Working data:
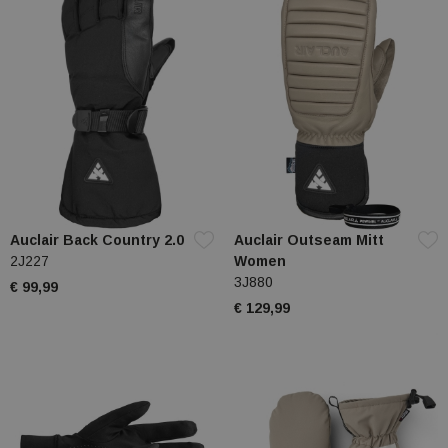
Auclair Back Country 2.0
Auclair Outseam Mitt
2J227
Women
3J880
€ 99,99
€ 129,99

Task brief: Could you return the lines in the entries above that contain "Auclair"?

Solution for this problem:
Auclair Back Country 2.0
Auclair Outseam Mitt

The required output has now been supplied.